Quote:
Originally Posted by classhandicapper
Here's a quick sample of the kind of thing you can do in 5 minutes.
This is Jockey performance for riders that had a minimum of 25 mounts on favorites at AQU, BEL and SAR. This covers about 2 1/2 years. Doing it by rank will take a little longer. Something like this could also obviously be broken up by track, distance, surface, running style etc...
The average for all NYRA jockeys was 2.83.
So anything lower than 2.83 would be positive and anything higher would be negative. You can also see the average odds of the favorites the jockey ride to make an adjustment there.
|
Yup.
That's a good illustration of using the type of analysis being discussed in this thread to come up with a rider rating.
I wanted to add to my previous post and provide some data.
The sample below shows all morning line favorites that have raced at what I consider to be A and B tracks over (roughly) the past three weeks:
Code:
query start: 1/9/2018 10:47:34 AM
query end: 1/9/2018 10:47:35 AM
elapsed time: 1 seconds
Data Window Settings:
Connected to: C:\JCapper\exe\JCapper2.mdb
999 Divisor Odds Cap: None
SQL UDM Plays Report: Hide
SQL: SELECT * FROM STARTERHISTORY
WHERE RANKMLINE=1
AND INSTR('AQU-GGX-GPX-HAW-LRL-PHA-TAM-SAX', TRACK) > 0
AND [DATE] >= #12-17-2017#
AND [DATE] <= #01-08-2018#
ORDER BY [DATE], TRACK, RACE
Data Summary Win Place Show
-----------------------------------------------------
Mutuel Totals 1043.50 1094.70 1080.40
Bet -1258.00 -1258.00 -1258.00
-----------------------------------------------------
P/L -214.50 -163.30 -177.60
Wins 196 333 411
Plays 629 629 629
PCT .3116 .5294 .6534
ROI 0.8295 0.8702 0.8588
Avg Mut 5.32 3.29 2.63
Nothing Earth shattering there. (The above results are about what you'd expect from morning line favorites.)

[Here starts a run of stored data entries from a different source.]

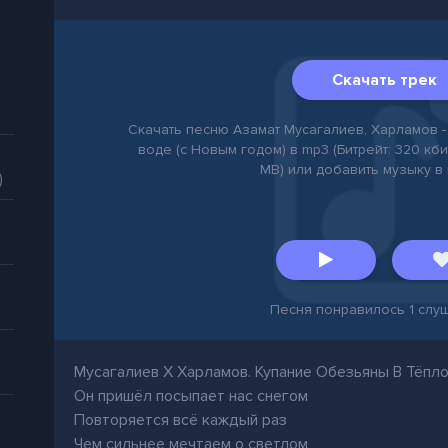
Скачать трек
Скачать песню Азамат Мусагалиев, Харламов -
воде (с Новым годом) в mp3 (Битрейт: 320 кбит
MB) или добавить музыку в
)
Песня понравилось
1
слуш
Мусагалиев Х Харламов. Купание Обезьяны В Тёпл
Он пришёл посыпает нас снегом
Повторяется всё каждый раз
Чем сильнее мечтаем о светлом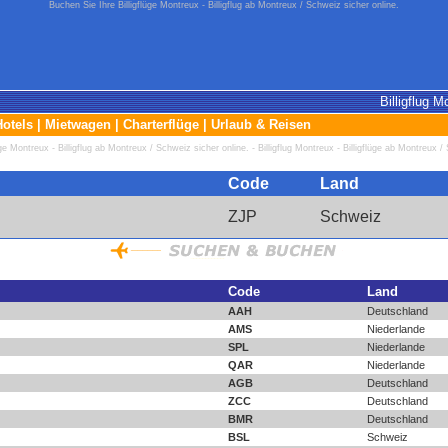
Buchen Sie Ihre Billigflüge Montreux - Billigflug ab Montreux / Schweiz sicher online.
Billigflug M
Hotels
|
Mietwagen
|
Charterflüge
|
Urlaub & Reisen
üge Montreux - Billigflug ab Montreux / Schweiz sicher online. - Billigflug Montreux - Billigflüge ab Montreux 
Code
Land
ZJP
Schweiz
Code
Land
AAH
Deutschland
AMS
Niederlande
SPL
Niederlande
QAR
Niederlande
AGB
Deutschland
ZCC
Deutschland
BMR
Deutschland
BSL
Schweiz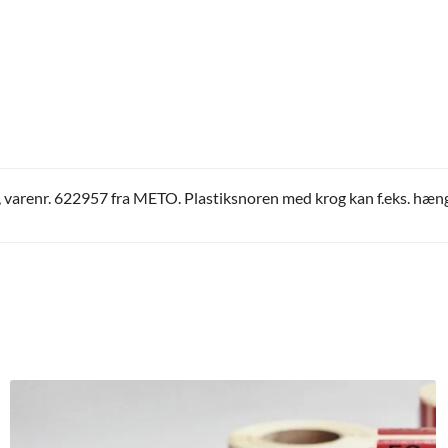
l, varenr. 622957 fra METO. Plastiksnoren med krog kan f.eks. hæng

I recently wrote an algorithm (involving a little bit of AI) that calculates Cumulative Probability or F(x) for each rider given the situation he or she finds himself or herself in.
Admittedly, classifying individual rider situations is something subjective on my part.
That said, the algorithm is programmed to analyze the attributes for each mount, and from there classify that mount as belonging to a basic category such as inside speed, inside closer, middle post speed, middle post closer, outside speed, or outside closer.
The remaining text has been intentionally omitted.